Supplied material START
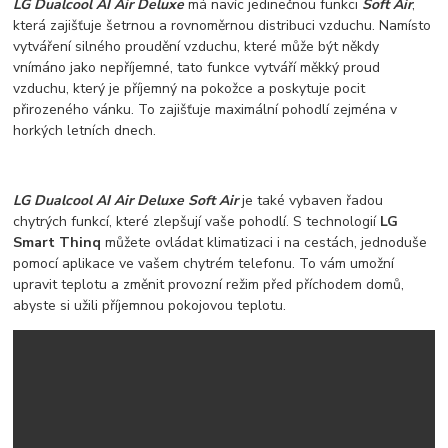
LG Dualcool AI Air Deluxe
má navíc jedinečnou funkci
Soft Air
,
která zajišťuje šetrnou a rovnoměrnou distribuci vzduchu. Namísto
vytváření silného proudění vzduchu, které může být někdy
vnímáno jako nepříjemné, tato funkce vytváří měkký proud
vzduchu, který je příjemný na pokožce a poskytuje pocit
přirozeného vánku. To zajišťuje maximální pohodlí zejména v
horkých letních dnech.
LG Dualcool AI Air Deluxe Soft Air
je také vybaven řadou
chytrých funkcí, které zlepšují vaše pohodlí. S technologií
LG
Smart Thinq
můžete ovládat klimatizaci i na cestách, jednoduše
pomocí aplikace ve vašem chytrém telefonu. To vám umožní
upravit teplotu a změnit provozní režim před příchodem domů,
abyste si užili příjemnou pokojovou teplotu.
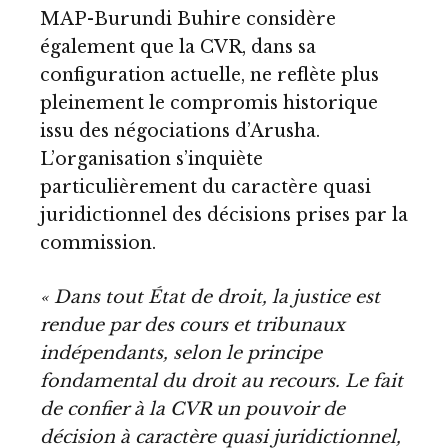
MAP-Burundi Buhire considère
également que la CVR, dans sa
configuration actuelle, ne reflète plus
pleinement le compromis historique
issu des négociations d’Arusha.
L’organisation s’inquiète
particulièrement du caractère quasi
juridictionnel des décisions prises par la
commission.
« Dans tout État de droit, la justice est
rendue par des cours et tribunaux
indépendants, selon le principe
fondamental du droit au recours. Le fait
de confier à la CVR un pouvoir de
décision à caractère quasi juridictionnel,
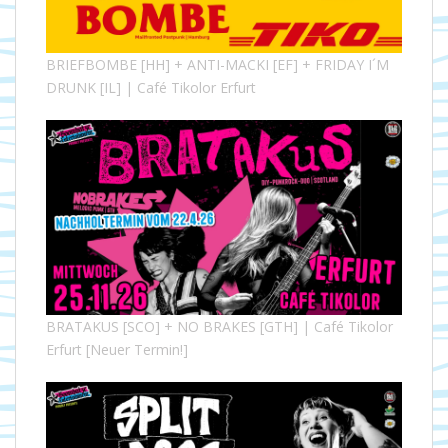
BRIEFBOMBE [HH] + ANTI-MACKI [EF] + FRIDAY I´M
DRUNK [IL] | Café Tikolor Erfurt
BRATAKUS [SCO] + NO BRAKES [GTH] | Café Tikolor
Erfurt [Neuer Termin!]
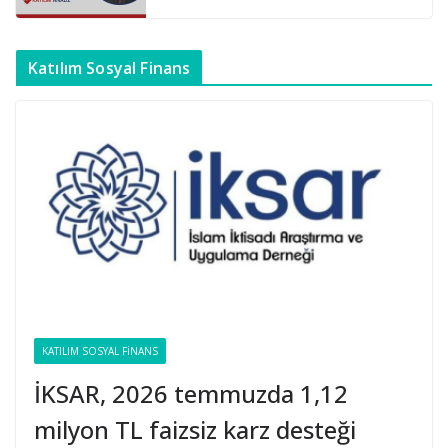
Katılım Sosyal Finans
KATILIM SOSYAL FINANS
İKSAR, 2026 temmuzda 1,12
milyon TL faizsiz karz desteği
Supplied material END
◆ Work required: Everything in the records above should come back word for word, except the pictures.

◆ Response:
LG Dualcool AI Air Deluxe
má navíc jedinečnou funkci
Soft Air
,
která zajišťuje šetrnou a rovnoměrnou distribuci vzduchu. Namísto
vytváření silného proudění vzduchu, které může být někdy
vnímáno jako nepříjemné, tato funkce vytváří měkký proud
vzduchu, který je příjemný na pokožce a poskytuje pocit
přirozeného vánku. To zajišťuje maximální pohodlí zejména v
horkých letních dnech.
LG Dualcool AI Air Deluxe Soft Air
je také vybaven řadou
chytrých funkcí, které zlepšují vaše pohodlí. S technologií
LG
Smart Thinq
můžete ovládat klimatizaci i na cestách, jednoduše
pomocí aplikace ve vašem chytrém telefonu. To vám umožní
upravit teplotu a změnit provozní režim před příchodem domů,
abyste si užili příjemnou pokojovou teplotu.
MAP-Burundi Buhire considère
également que la CVR, dans sa
configuration actuelle, ne reflète plus
pleinement le compromis historique
issu des négociations d’Arusha.
L’organisation s’inquiète
particulièrement du caractère quasi
juridictionnel des décisions prises par la
commission.
« Dans tout État de droit, la justice est
rendue par des cours et tribunaux
indépendants, selon le principe
fondamental du droit au recours. Le fait
de confier à la CVR un pouvoir de
décision à caractère quasi juridictionnel,
BRIEFBOMBE [HH] + ANTI-MACKI [EF] + FRIDAY I´M
DRUNK [IL] | Café Tikolor Erfurt
BRATAKUS [SCO] + NO BRAKES [GTH] | Café Tikolor
Erfurt [Neuer Termin!]
Katılım Sosyal Finans
KATILIM SOSYAL FINANS
İKSAR, 2026 temmuzda 1,12
milyon TL faizsiz karz desteği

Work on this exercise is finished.